### Task — Predict next month’s sales using LASSO

You work as an analyst at a company that sells medical equipment. Your goal is to build a predictive model that forecasts next month’s sales using data from the previous months. You have already explored the data and selected a subset of candidate predictor variables — chosen either because they showed a (rough) linear relationship with the target or because they are meaningful from a domain/expert perspective.

You will apply LASSO (L1-regularized) linear regression to produce a simple, interpretable model with improved explanatory power and reduced overfitting. Review the provided code, correct any issues, and complete the remaining tasks described below.

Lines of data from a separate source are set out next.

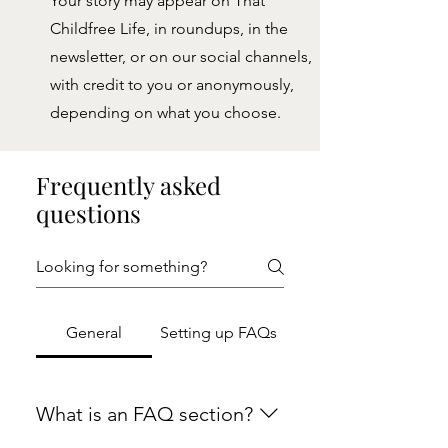
Your story may appear on That
Childfree Life, in roundups, in the
newsletter, or on our social channels,
with credit to you or anonymously,
depending on what you choose.
Frequently asked
questions
General
Setting up FAQs
What is an FAQ section?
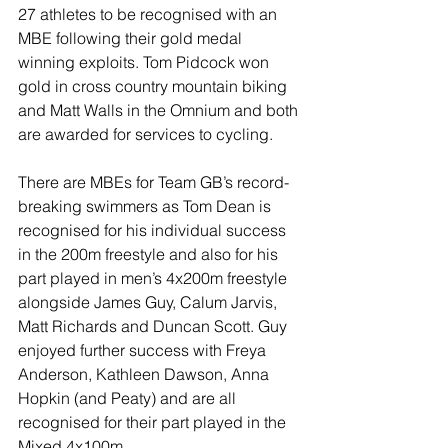
27 athletes to be recognised with an 
MBE following their gold medal 
winning exploits. Tom Pidcock won 
gold in cross country mountain biking 
and Matt Walls in the Omnium and both 
are awarded for services to cycling.
There are MBEs for Team GB’s record-
breaking swimmers as Tom Dean is 
recognised for his individual success 
in the 200m freestyle and also for his 
part played in men’s 4x200m freestyle 
alongside James Guy, Calum Jarvis, 
Matt Richards and Duncan Scott. Guy 
enjoyed further success with Freya 
Anderson, Kathleen Dawson, Anna 
Hopkin (and Peaty) and are all 
recognised for their part played in the 
Mixed 4x100m.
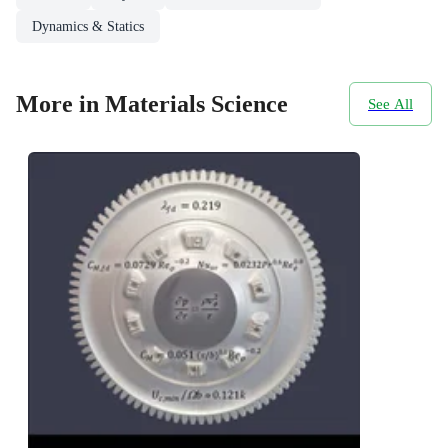
Dynamics & Statics
More in Materials Science
See All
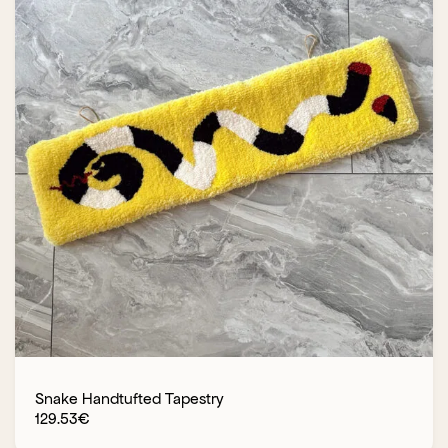
Snake Handtufted Tapestry
129.53
€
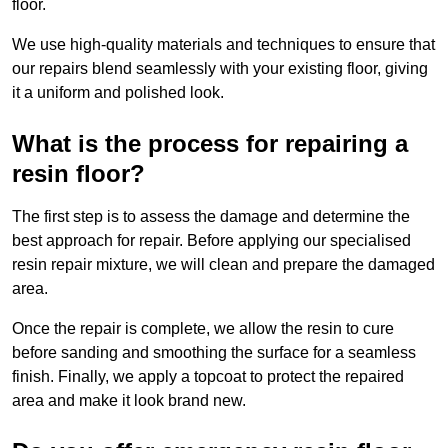
floor.
We use high-quality materials and techniques to ensure that
our repairs blend seamlessly with your existing floor, giving
it a uniform and polished look.
What is the process for repairing a
resin floor?
The first step is to assess the damage and determine the
best approach for repair. Before applying our specialised
resin repair mixture, we will clean and prepare the damaged
area.
Once the repair is complete, we allow the resin to cure
before sanding and smoothing the surface for a seamless
finish. Finally, we apply a topcoat to protect the repaired
area and make it look brand new.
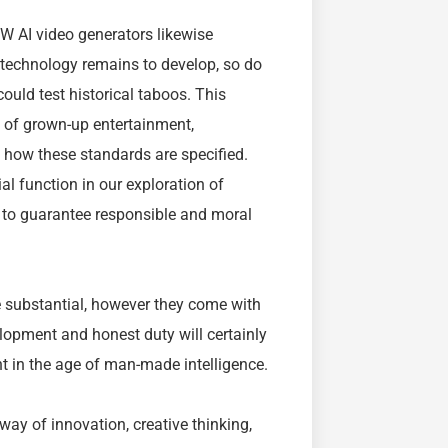
W AI video generators likewise
s technology remains to develop, so do
ould test historical taboos. This
 of grown-up entertainment,
 how these standards are specified.
al function in our exploration of
s to guarantee responsible and moral
 substantial, however they come with
lopment and honest duty will certainly
 in the age of man-made intelligence.
ay of innovation, creative thinking,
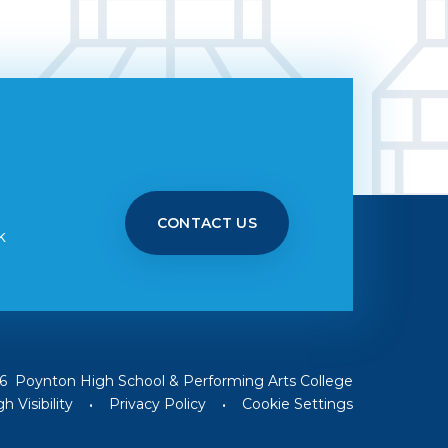
CONTACT US
k
6 Poynton High School & Performing Arts College
h Visibility
•
Privacy Policy
•
Cookie Settings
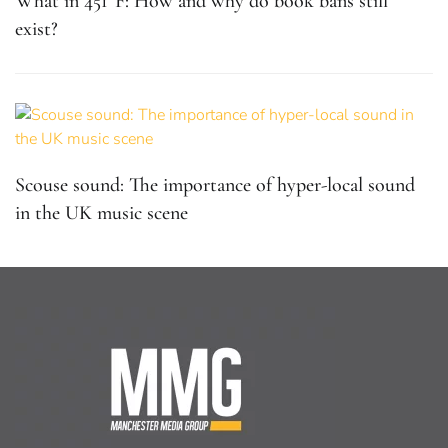
What in 451°F: How and why do book bans still
exist?
Scouse sound: The importance of hyper-local sound
in the UK music scene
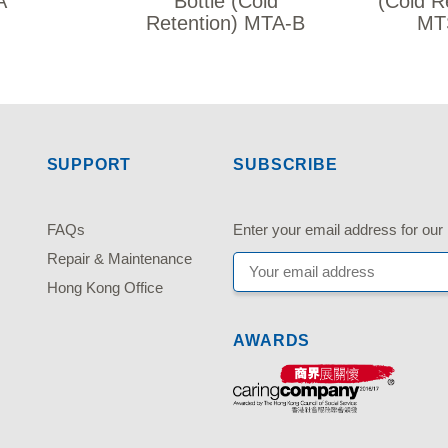
A
Bottle (Cold
(Cold R
Retention) MTA-B
MT
SUPPORT
SUBSCRIBE
FAQs
Enter your email address fo
Repair & Maintenance
Hong Kong Office
AWARDS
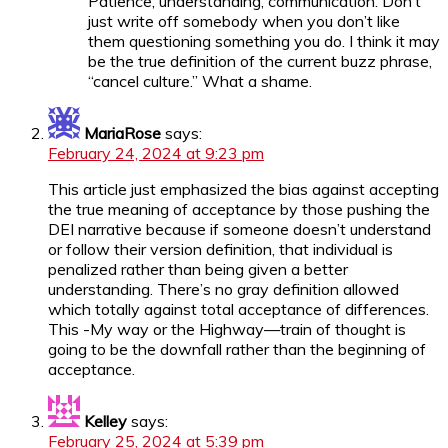
Patience, understanding, communication. Don’t
just write off somebody when you don’t like
them questioning something you do. I think it may
be the true definition of the current buzz phrase,
“cancel culture.” What a shame.
MariaRose
says:
February 24, 2024 at 9:23 pm
This article just emphasized the bias against accepting
the true meaning of acceptance by those pushing the
DEI narrative because if someone doesn’t understand
or follow their version definition, that individual is
penalized rather than being given a better
understanding. There’s no gray definition allowed
which totally against total acceptance of differences.
This -My way or the Highway—train of thought is
going to be the downfall rather than the beginning of
acceptance.
Kelley
says:
February 25, 2024 at 5:39 pm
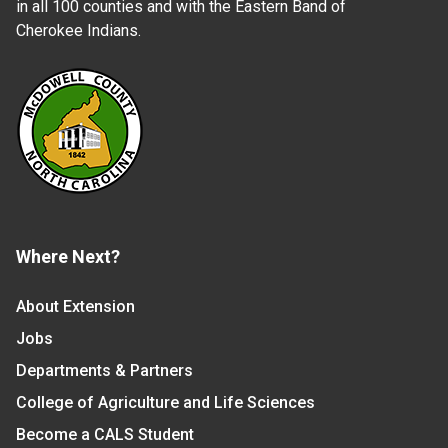
in all 100 counties and with the Eastern Band of
Cherokee Indians.
Where Next?
About Extension
Jobs
Departments & Partners
College of Agriculture and Life Sciences
Become a CALS Student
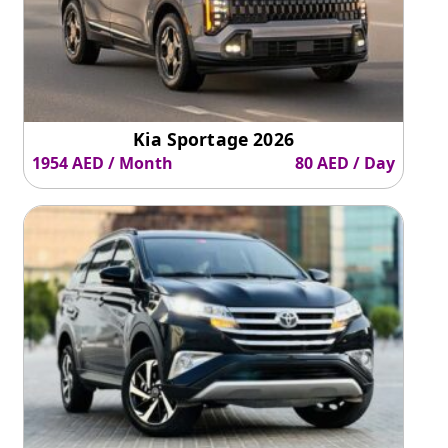
Kia Sportage 2026
1954 AED / Month
80 AED / Day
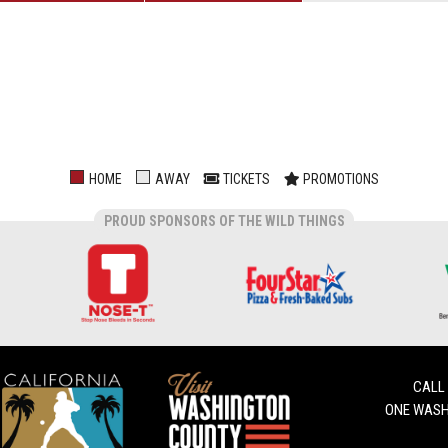
HOME
AWAY
TICKETS
PROMOTIONS
PROUD SPONSORS OF THE WILD THINGS
CALL
ONE WASH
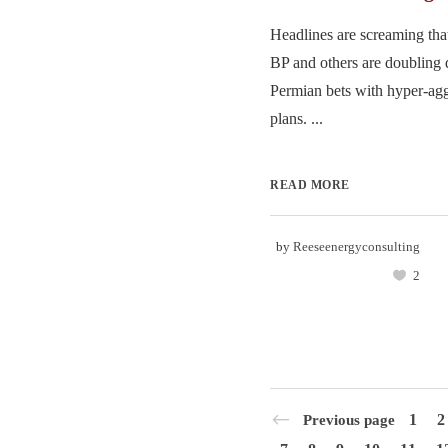
Headlines are screaming th
BP and others are doubling 
Permian bets with hyper-ag
plans. ...
READ MORE
by
Reeseenergyconsulting
2
1
2
Previous page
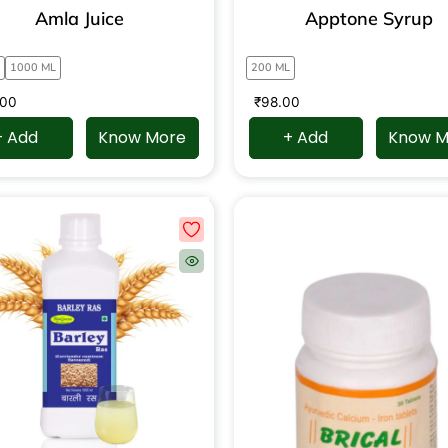
Amla Juice
Apptone Syrup
1000 ML
200 ML
.00
₹
98.00
+ Add
Know More
+ Add
Know M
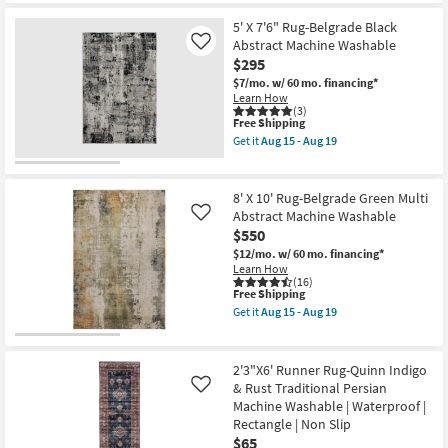
Free
|
8'
Rectangle
Shipping
Performance
X
as
5' X 7'6" Rug-Belgrade Black
|
10'
soon
Abstract Machine Washable
Like
Contract
Rug-
as
$295
Grade
Crush
Aug
|
Orange
15
$7/mo.
w/ 60 mo. financing*
Rectangle
Modern
-
Learn How
|
Geometric
Aug
(3)
Low
Machine
This
19
Free Shipping
Pile
Washable
item
Get it
Aug 15 - Aug 19
as
as
qualifies
Get
soon
soon
for
the
as
as
Free
5'
Aug
Aug
Shipping
X
8' X 10' Rug-Belgrade Green Multi
15
15
7'6"
Abstract Machine Washable
Like
-
-
Rug-
Aug
Aug
$550
Belgrade
19
19
Black
$12/mo.
w/ 60 mo. financing*
Abstract
Learn How
Machine
(16)
Washable
This
Free Shipping
as
item
Get it
Aug 15 - Aug 19
soon
qualifies
Get
as
for
the
Aug
Free
8'
15
Shipping
X
2'3"X6' Runner Rug-Quinn Indigo
-
10'
& Rust Traditional Persian
Like
Aug
Rug-
19
Machine Washable | Waterproof |
Belgrade
Green
Rectangle | Non Slip
Multi
$65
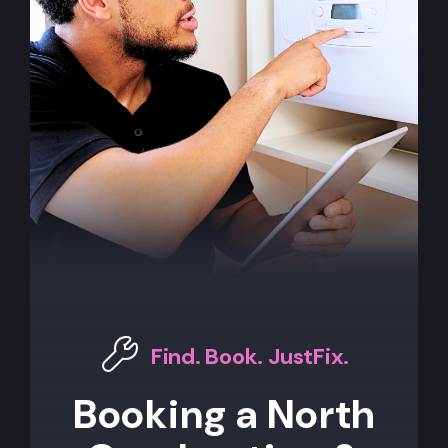
Find. Book. JustFix.
Booking a North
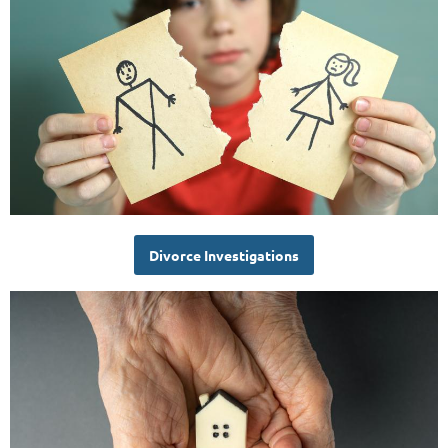
Divorce Investigations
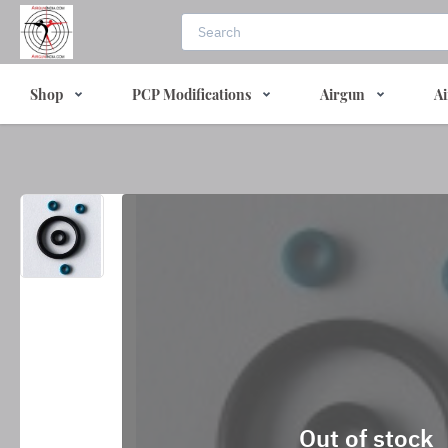
Shop
PCP Modifications
Airgun
Ai
Out of stock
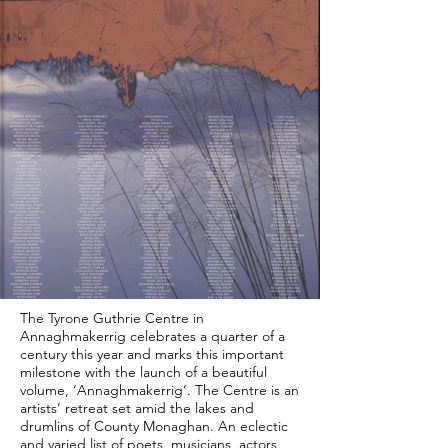
The Tyrone Guthrie Centre in
Annaghmakerrig celebrates a quarter of a
century this year and marks this important
milestone with the launch of a beautiful
volume, ‘Annaghmakerrig‘. The Centre is an
artists’ retreat set amid the lakes and
drumlins of County Monaghan. An eclectic
and varied list of poets, musicians, actors,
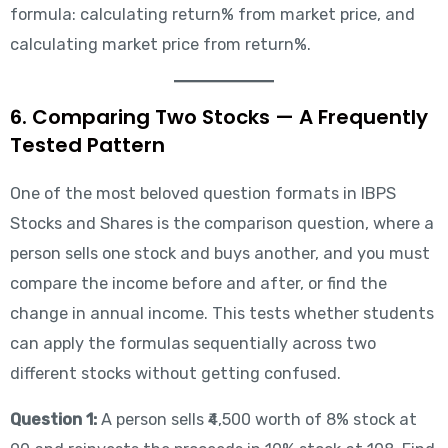
formula: calculating return% from market price, and
calculating market price from return%.
6. Comparing Two Stocks — A Frequently
Tested Pattern
One of the most beloved question formats in IBPS
Stocks and Shares is the comparison question, where a
person sells one stock and buys another, and you must
compare the income before and after, or find the
change in annual income. This tests whether students
can apply the formulas sequentially across two
different stocks without getting confused.
Question 1:
A person sells ₹4,500 worth of 8% stock at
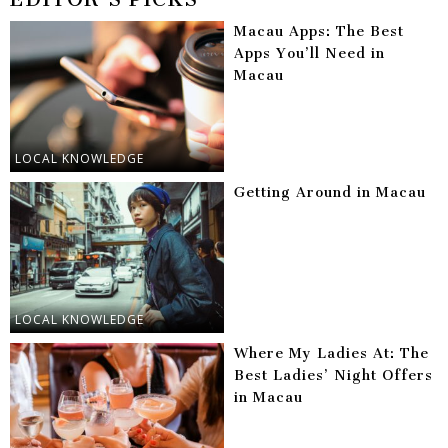
Macau Apps: The Best
Apps You’ll Need in
Macau
LOCAL KNOWLEDGE
Getting Around in Macau
LOCAL KNOWLEDGE
Where My Ladies At: The
Best Ladies’ Night Offers
in Macau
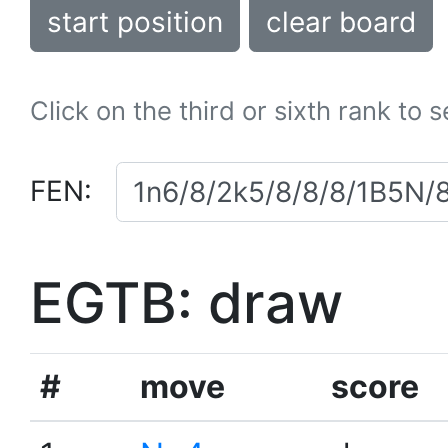
start position
clear board
Click on the third or sixth rank to 
FEN:
EGTB: draw
#
move
score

### Import of necessary Python libraries

In [None]:
import numpy as np
import pandas as pd
import matplotlib.pyplot as plt
from sklearn.model_selection import train_test_split
from sklearn.linear_model import Lasso, Ridge
from sklearn.metrics import mean_squared_error
from sklearn.preprocessing import StandardScaler

### Below is dataset that you work with
Variables:
- sales → number of sales of your company in a given month $t$, the variable that you want to predict
- offers_our → number of special offers of our company launched in the previous month $t-1$
- offers_comp → number of special offers of our competitors launched in the previous month $t-1$
- complaints → number of complains about our customer service from the previous month $t-1$
- cows → number of cows in Poland in the previous month $t-1$

In [None]:
# ----- Your dataset -----
np.random.seed(42)
n = 40
var = np.round(np.random.normal(1000, 100, n))
sales = np.round(10 * var + np.random.normal(0, 300, n))
offers_our = np.round(0.7 * (sales - np.mean(sales)) / np.std(sales) * 50 + np.mean(sales) * 0.1 + np.random.normal(0, 20, n))
offers_comp = np.round(0.6 * (-sales + np.mean(sales)) / np.std(sales) * 50 + np.mean(sales) * 0.05 + np.random.normal(0, 25, n))
complaints = 10*np.round(0.4 * (-sales + np.mean(sales)) / np.std(sales) * 20 + np.mean(sales) * 0.02 + np.random.normal(0, 15, n))
cows = var * 1000 + 1500000

### Creation of DataFrame to store all variables

In [None]:
df = pd.DataFrame({
    'sales': sales,
    'complaints': complaints,
    'offers_comp': offers_comp,
    'offers_our': offers_our,
    'cows': cows
})

### Quick summary of descriptive statistics of our dataset

In [None]:
df.describe()

### Additional task (for interested)
Try to prepare some plots that will help visualise the data and relationships beetween them. 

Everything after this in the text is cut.